[What you should do]: Among the lines below, copy each one in which "Echoes" appears.

[Records shown]:

┌──

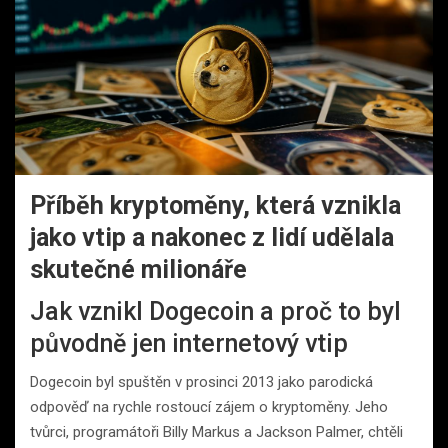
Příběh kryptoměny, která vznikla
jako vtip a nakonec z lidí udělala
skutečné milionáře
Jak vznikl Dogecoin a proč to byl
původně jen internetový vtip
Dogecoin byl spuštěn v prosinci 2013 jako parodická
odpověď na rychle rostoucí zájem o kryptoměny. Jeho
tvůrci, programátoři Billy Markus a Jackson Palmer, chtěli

└──
┌──

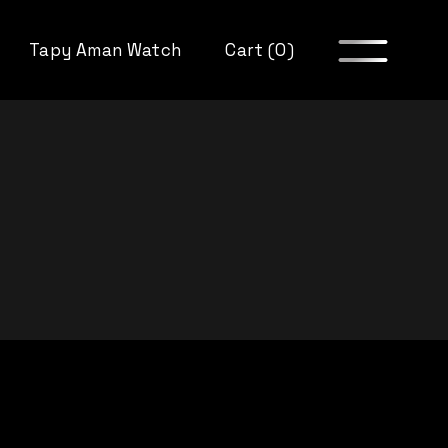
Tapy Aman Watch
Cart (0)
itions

└──
┌──

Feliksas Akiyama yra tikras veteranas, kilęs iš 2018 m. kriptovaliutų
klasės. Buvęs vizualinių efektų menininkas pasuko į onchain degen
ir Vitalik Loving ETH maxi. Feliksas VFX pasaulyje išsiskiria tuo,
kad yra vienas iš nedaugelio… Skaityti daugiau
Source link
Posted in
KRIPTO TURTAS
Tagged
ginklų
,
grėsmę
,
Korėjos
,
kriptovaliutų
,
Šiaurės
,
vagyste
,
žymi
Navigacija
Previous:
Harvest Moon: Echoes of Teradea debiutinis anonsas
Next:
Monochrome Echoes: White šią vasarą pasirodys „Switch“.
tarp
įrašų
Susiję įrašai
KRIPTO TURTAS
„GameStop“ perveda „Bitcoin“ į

└──

[The answer]:
Harvest Moon: Echoes of Teradea debiutinis anonsas
Monochrome Echoes: White šią vasarą pasirodys „Switch“.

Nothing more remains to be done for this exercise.